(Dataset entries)
----------------
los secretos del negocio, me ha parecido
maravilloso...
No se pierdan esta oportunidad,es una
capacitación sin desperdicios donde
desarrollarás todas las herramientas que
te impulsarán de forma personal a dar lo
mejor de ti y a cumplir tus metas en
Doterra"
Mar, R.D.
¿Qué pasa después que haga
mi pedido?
----------------
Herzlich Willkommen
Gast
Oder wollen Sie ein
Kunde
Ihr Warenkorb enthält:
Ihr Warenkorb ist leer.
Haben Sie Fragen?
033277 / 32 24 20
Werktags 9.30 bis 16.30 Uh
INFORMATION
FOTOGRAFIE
----------------
Scan the entries above, and wherever a line holds the string "Warenkorb", copy it.

(Your solution)
Ihr Warenkorb enthält:
Ihr Warenkorb ist leer.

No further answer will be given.